At Al’s Bar, 31/1/09 Reviewed by Gill Coe
From the very first bars, you knew you were in for something special. The big Canadian with his beautiful baritone voice, paired with the sexy, bejewelled, Chilean with flying fingers and a delightful patter, wowed the 50 or so people at Al’s Bar at the end of January.
I first saw James Keelahan when he played at the Harbourlight many years ago and touched us with his story songs and obvious love of history and music. He’s a more than adequate guitarist and another example of Canada’s fine singer-songwriters. What is it about that country that produces such excellent talent? Joni Mitchell, Stan Rogers, Gordon Lightfoot and the list goes on.
Couple him with Oscar Lopez (O Lo – J Lo’s better looking cousin – yeah, right!) as “Compardres” and you had a night to remember. Oscar’s skill on the guitar was a feast for the ears and the eyes. His accompaniment to James’s singing was restrained when it needed to be and the next minute full of the wonderful Latin guitar flourishes that you suspect makes the guitarists in the audience go home and consider chopping their fingers off. Not a bad voice either. His wicked grin and wonderful facial expressions won the hearts of the crowd (as did his gorgeous baby – 5 month old Niko who happily endured “Pass the Baby” and was in danger of being kidnapped by the President’s husband!).

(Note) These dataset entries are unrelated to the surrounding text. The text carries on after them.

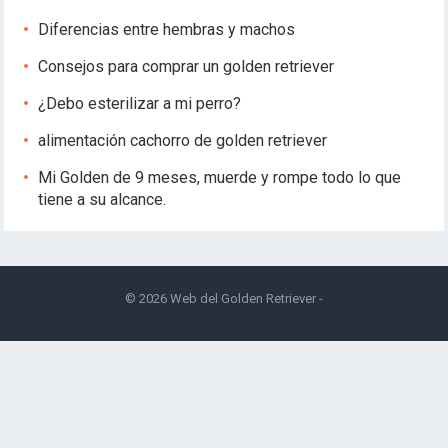
Diferencias entre hembras y machos
Consejos para comprar un golden retriever
¿Debo esterilizar a mi perro?
alimentación cachorro de golden retriever
Mi Golden de 9 meses, muerde y rompe todo lo que
tiene a su alcance.
© 2026
Web del Golden Retriever
-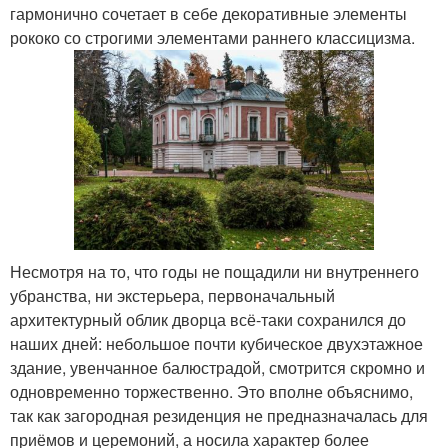
гармонично сочетает в себе декоративные элементы
рококо со строгими элементами раннего классицизма.
Несмотря на то, что годы не пощадили ни внутреннего
убранства, ни экстерьера, первоначальный
архитектурный облик дворца всё-таки сохранился до
наших дней: небольшое почти кубическое двухэтажное
здание, увенчанное балюстрадой, смотрится скромно и
одновременно торжественно. Это вполне объяснимо,
так как загородная резиденция не предназначалась для
приёмов и церемоний, а носила характер более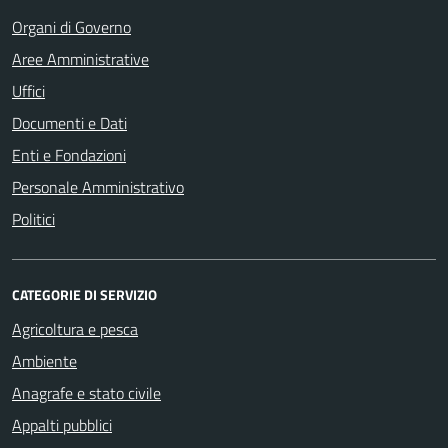
Organi di Governo
Aree Amministrative
Uffici
Documenti e Dati
Enti e Fondazioni
Personale Amministrativo
Politici
CATEGORIE DI SERVIZIO
Agricoltura e pesca
Ambiente
Anagrafe e stato civile
Appalti pubblici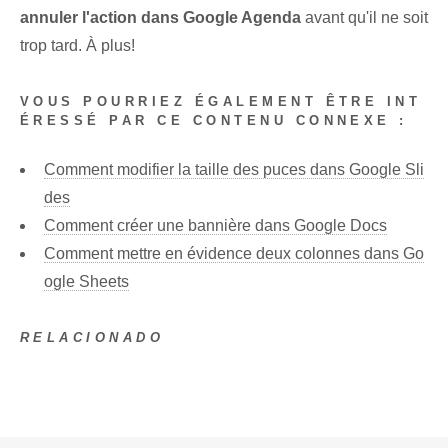
annuler l'action dans Google Agenda
avant qu'il ne soit
trop tard. À plus!
VOUS POURRIEZ ÉGALEMENT ÊTRE INT
ÉRESSÉ PAR CE CONTENU CONNEXE :
Comment modifier la taille des puces dans Google Sli
des
Comment créer une bannière dans Google Docs
Comment mettre en évidence deux colonnes dans Go
ogle Sheets
RELACIONADO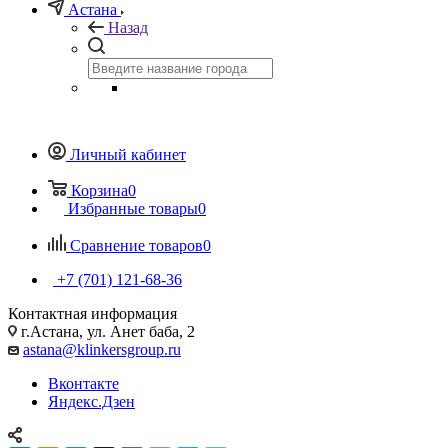
Астана
Назад
Личный кабинет
Корзина
0
Избранные товары
0
Сравнение товаров
0
+7 (701) 121-68-36
Контактная информация
г.Астана, ул. Анет баба, 2
astana@klinkersgroup.ru
Вконтакте
Яндекс.Дзен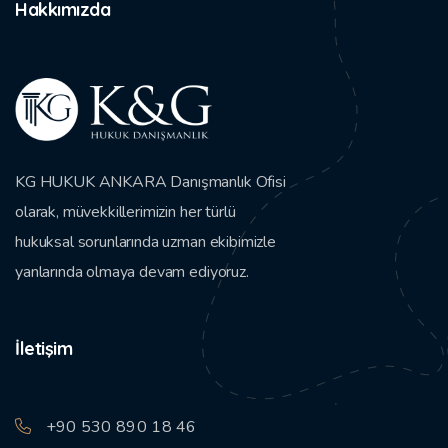
Hakkımızda
KG HUKUK ANKARA Danışmanlık Ofisi
olarak, müvekkillerimizin her türlü
hukuksal sorunlarında uzman ekibimizle
yanlarında olmaya devam ediyoruz.
İletişim
+90 530 890 18 46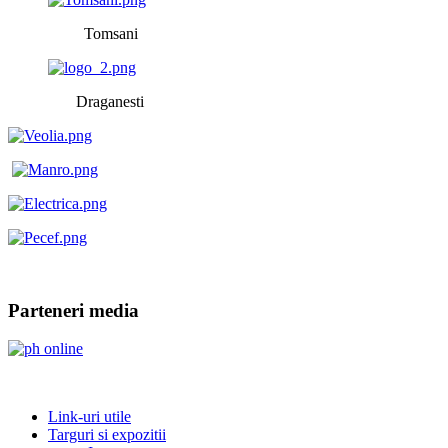
Tomsani
Draganesti
Parteneri media
Link-uri utile
Targuri si expozitii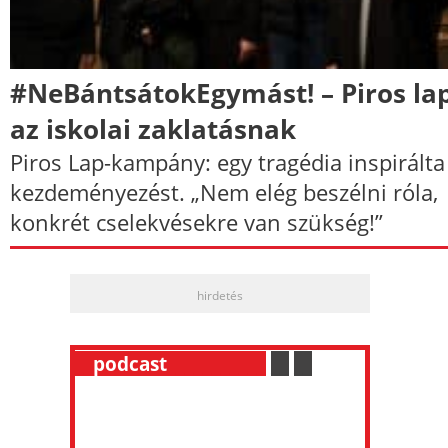
#NeBántsátokEgymást! – Piros la
az iskolai zaklatásnak
Piros Lap-kampány: egy tragédia inspirálta
kezdeményezést. „Nem elég beszélni róla,
konkrét cselekvésekre van szükség!”
hirdetés
__
podcast
___________
.
__
.
__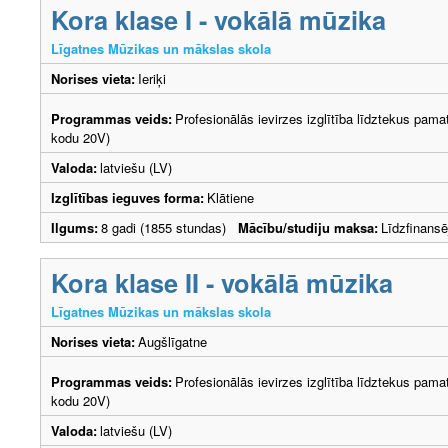
Kora klase I - vokālā mūzika
Līgatnes Mūzikas un mākslas skola
Norises vieta:
Ieriķi
Programmas veids:
Profesionālās ievirzes izglītība līdztekus pama
kodu 20V)
Valoda:
latviešu (LV)
Izglītības ieguves forma:
Klātiene
Ilgums:
8 gadi (1855 stundas)
Mācību/studiju maksa:
Līdzfinans
Kora klase II - vokālā mūzika
Līgatnes Mūzikas un mākslas skola
Norises vieta:
Augšlīgatne
Programmas veids:
Profesionālās ievirzes izglītība līdztekus pama
kodu 20V)
Valoda:
latviešu (LV)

At the break, when I commented to Oscar that he was so comfortable with his guitar that it seemed like another limb, he replied that “the guitar is an extension of my soul” (which somehow sounds more passionate when said with a strong South American accent). He then went on to say that he started playing, at church, when he was 10. He now lives in Calgary and the influences of both cultures have moulded an extraordinary performer.
The mix of ballads and fast numbers was skilfully done, with delightfully quirky numbers such as “Bump Me Up to First Class” and “Why Don’t You Just Grow Up?” interspersed with slower pieces like the sad Spanish “Lamentos”. As it did the first time I heard it, James’s “Cold Missouri River” based on the true story of the smoke jumper fireman in the 1940s who survives a fire through sheer intuition and bravery, is then pilloried by his colleages and dies young of cancer, reduced me to tears.
Thank you Compardres for a passionate evening of wonderful music. Thanks to the Folk club for booking these great artists (and for the free Saturday night Celtic Fusion concert)). Thanks to Al for taking a punt with the Folk Club and to his staff for looking after us well. They’re quick learners – the noise level behind the bar was significantly reduced on Wednesday night which was much appreciated by the audience.